Effective treatments must reduce blood pressure and minimize myocardial remodeling-related damage, including myocardial fibrosis and myocardial hypertrophy. According to the pathological staining results, BYL treatment ameliorated myocardial damage in a dose-dependent manner in SHRs. Considering the changes in energy metabolism and the myocardial structure during myocardial remodeling, we chose PPAR-α and PPAR-γ to determine whether the drug influenced myocardial energy metabolism. PPARs, including PPAR-α and PPAR-γ, are members of the nuclear hormone receptor superfamily of ligand-activated transcription factors (Toral et al., 2017). PPAR-α is responsible for lipid oxidation and is mainly expressed in the liver, kidney, and muscle (Desvergne and Wahli, 1999), whereas PPAR-γ is associated with adipocyte differentiation, lipid storage, and insulin sensitivity and is highly expressed in adipose tissue (Peter et al., 1994). Both proteins are expressed in the cardiovascular system (Duan et al., 2009). Activation of PPAR-α could inhibit ET-1 production and reduce interstitial and perivascular cardiac fibrosis (Ogata et al., 2002), whereas PPAR-γ activators regulate cardiomyocyte hypertrophy (Yamamoto et al., 2001). In the present study, BYL treatment, particularly BYL-M and BYL-H, upregulated the expression of PPAR-α and PPAR-γ transcripts in SHRs. Thus, these findings, combined with the observation that BYL improved the myocardial structure, suggested that the protective effects of BYL on the rat myocardium may be achieved through PPAR-α and PPAR-γ regulation.

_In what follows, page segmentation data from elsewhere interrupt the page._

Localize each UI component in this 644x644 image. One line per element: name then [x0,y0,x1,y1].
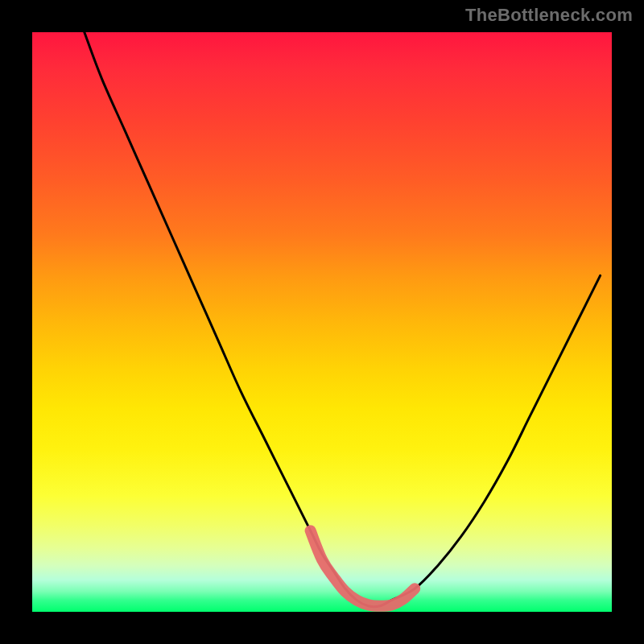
chart-frame: TheBottleneck.com [0,0,644,644]
watermark: TheBottleneck.com [465,5,633,26]
bottleneck-curve-path [85,32,601,607]
curve-layer [32,32,612,612]
plot-area [32,32,612,612]
optimal-region-path [311,530,415,606]
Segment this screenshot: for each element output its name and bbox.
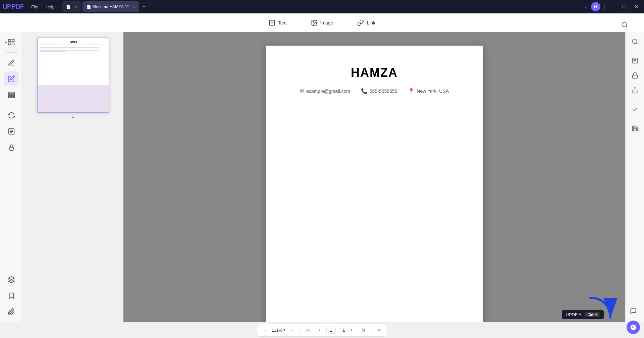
maximize-button[interactable]: ❐ xyxy=(620,3,629,11)
contact-location: 📍 New York, USA xyxy=(408,88,449,94)
tab-resume[interactable]: 📄 Resume-HAMZA-1* ✕ xyxy=(83,1,139,12)
ocr-icon xyxy=(8,128,15,135)
right-save[interactable] xyxy=(628,122,642,135)
svg-rect-7 xyxy=(8,43,10,45)
right-check[interactable] xyxy=(628,103,642,116)
sidebar-item-organize[interactable] xyxy=(4,88,19,102)
toolbar: Text Image Link xyxy=(0,13,644,32)
right-divider-1 xyxy=(630,51,640,51)
title-bar-right: ⌄ H − ❐ ✕ xyxy=(584,2,641,11)
sidebar-item-ocr[interactable] xyxy=(4,124,19,139)
thumb-content-lines xyxy=(40,47,106,52)
ai-label: UPDF AI xyxy=(566,312,583,317)
bottom-bar: − 111% ▾ + | / 1 | ✕ xyxy=(0,322,644,338)
page-number-1: 1 xyxy=(72,114,74,119)
text-icon xyxy=(269,19,275,26)
tab-dropdown-button[interactable]: ⌄ xyxy=(584,4,588,9)
search-button[interactable] xyxy=(619,19,631,32)
sidebar-divider-1 xyxy=(6,52,17,53)
sidebar-item-annotate[interactable] xyxy=(4,55,19,70)
zoom-dropdown-button[interactable]: ▾ xyxy=(283,328,285,332)
add-tab-button[interactable]: + xyxy=(141,4,148,10)
phone-value: 555-5555555 xyxy=(370,89,397,94)
stamp-icon xyxy=(8,144,15,151)
thumb-page-title: HAMZA xyxy=(40,41,106,43)
location-value: New York, USA xyxy=(417,89,449,94)
thumbnail-page-1[interactable]: HAMZA xyxy=(37,38,109,113)
ai-chat-icon xyxy=(630,324,637,331)
protect-icon xyxy=(632,72,638,79)
thumbnail-icon xyxy=(8,39,15,46)
right-protect[interactable] xyxy=(628,69,642,82)
svg-rect-10 xyxy=(8,94,14,96)
next-page-button[interactable] xyxy=(347,326,356,335)
thumb-top: HAMZA xyxy=(38,38,109,85)
page-thumbnail-1[interactable]: HAMZA 1 xyxy=(37,38,109,119)
search-icon xyxy=(621,21,628,28)
title-bar: UPPDF File Help 📄 ✕ 📄 Resume-HAMZA-1* ✕ … xyxy=(0,0,644,13)
edit-icon xyxy=(8,75,15,82)
svg-rect-6 xyxy=(12,40,14,42)
current-page-input[interactable] xyxy=(326,327,336,334)
svg-point-14 xyxy=(632,39,637,44)
last-page-button[interactable] xyxy=(358,326,368,335)
logo-pdf: PDF xyxy=(12,3,24,10)
contact-email: ✉ example@gmail.com xyxy=(300,88,350,94)
sidebar-divider-2 xyxy=(6,105,17,105)
sidebar-item-stamp[interactable] xyxy=(4,140,19,155)
layers-icon xyxy=(8,276,15,283)
ocr-right-icon xyxy=(632,57,638,64)
search-icon xyxy=(632,38,638,45)
menu-help[interactable]: Help xyxy=(42,3,58,11)
close-button[interactable]: ✕ xyxy=(632,3,641,11)
sidebar-item-layers[interactable] xyxy=(4,272,19,287)
tab-close-unnamed[interactable]: ✕ xyxy=(74,5,77,9)
right-search[interactable] xyxy=(628,35,642,48)
main-area: ▶ xyxy=(0,32,644,322)
share-icon xyxy=(632,87,638,94)
prev-page-icon xyxy=(317,328,322,333)
svg-point-2 xyxy=(313,21,314,22)
svg-line-15 xyxy=(636,43,637,44)
sidebar-item-bookmark[interactable] xyxy=(4,288,19,303)
minimize-button[interactable]: − xyxy=(609,3,617,11)
right-share[interactable] xyxy=(628,83,642,97)
sidebar-bottom xyxy=(4,272,19,319)
sidebar-item-edit[interactable] xyxy=(4,71,19,86)
menu-bar: File Help xyxy=(28,3,58,11)
tab-area: 📄 ✕ 📄 Resume-HAMZA-1* ✕ + xyxy=(62,1,583,12)
updf-ai-button[interactable] xyxy=(627,321,640,334)
convert-icon xyxy=(8,112,15,119)
updf-ai-tooltip: UPDF AI Ctrl+E xyxy=(562,310,604,319)
page-separator: / xyxy=(338,327,340,333)
tab-close-resume[interactable]: ✕ xyxy=(132,5,135,9)
zoom-controls: − 111% ▾ + | / 1 | ✕ xyxy=(257,324,387,337)
zoom-out-button[interactable]: − xyxy=(260,326,269,335)
comment-button[interactable] xyxy=(627,304,640,318)
separator-2: | xyxy=(370,327,372,333)
zoom-in-button[interactable]: + xyxy=(287,326,297,335)
sidebar-item-convert[interactable] xyxy=(4,108,19,123)
app-logo: UPPDF xyxy=(3,3,24,10)
toolbar-link[interactable]: Link xyxy=(351,17,382,29)
toolbar-text[interactable]: Text xyxy=(262,17,293,29)
image-icon xyxy=(311,19,318,26)
close-nav-button[interactable]: ✕ xyxy=(375,326,384,335)
bookmark-icon xyxy=(8,292,15,299)
menu-file[interactable]: File xyxy=(28,3,42,11)
sidebar-item-attachment[interactable] xyxy=(4,304,19,319)
svg-rect-17 xyxy=(632,75,637,78)
prev-page-button[interactable] xyxy=(315,326,324,335)
right-ocr[interactable] xyxy=(628,54,642,67)
sidebar-item-thumbnail[interactable]: ▶ xyxy=(4,35,19,50)
next-page-icon xyxy=(349,328,354,333)
annotate-icon xyxy=(8,59,15,66)
toolbar-image[interactable]: Image xyxy=(304,17,340,29)
expand-indicator: ▶ xyxy=(5,41,7,44)
document-contact: ✉ example@gmail.com 📞 555-5555555 📍 New … xyxy=(286,88,463,94)
first-page-button[interactable] xyxy=(304,326,313,335)
user-avatar: H xyxy=(591,2,600,11)
tab-unnamed[interactable]: 📄 ✕ xyxy=(62,1,81,12)
left-sidebar: ▶ xyxy=(0,32,23,322)
document-name: HAMZA xyxy=(286,66,463,80)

Because of the natural origin of bee products, consumers may prefer to use bee products as dietary supplements rather than other products; thus, bee products have become increasingly prevalent worldwide. Flavonoids and flavonoid compounds have been reported to have vasodilatory and antihypertensive effects (Grassi et al., 2009, Parkar et al., 2016, Toh et al., 2013). Because of the abundance of flavonoids in propolis, this component has received much attention from researchers in the field of cardiovascular biology. Additionally, royal jelly is rich in vitamins, proteins, peptides, and fatty acids (Ramadan and Al-Ghamdi, 2012, Alrowais and Alyousefi, 2017), and some peptides in royal jelly inhibit angiotensin I-converting enzyme activity, resulting in antihypertensive effects in SHRs (Tokunaga et al., 2004). Melittin, apamin, and phospholipase A2 are the main components of bee venom. The individual components, as well as whole bee venom, have protective effects on the myocardium through regulation of calcium ions, magnesium ions, and inflammation (Kang et al., 2008, Saleh and Saleh, 2011, Wooram et al., 2010). Thus, many apitherapy products may have applications as medicines as well. In traditional Chinese medicine, the “sovereign, minister, assistant, and guide” rule (Wu et al., 2012, Gao et al., 2017) would support combining individual bee products having antihypertensive effects to achieve improved effects. However, further studies are needed to compare the effects of multi-component supplements with those of single ingredients to determine whether the observed effects are synergistic or are caused by certain compounds. Moreover, our findings showed that blood pressure was not dose dependent, suggesting that the differences may be related to individual variation. Thus, because this was an exploratory study in a rat model, the findings may be more conclusive if supported by other models or in vitro studies.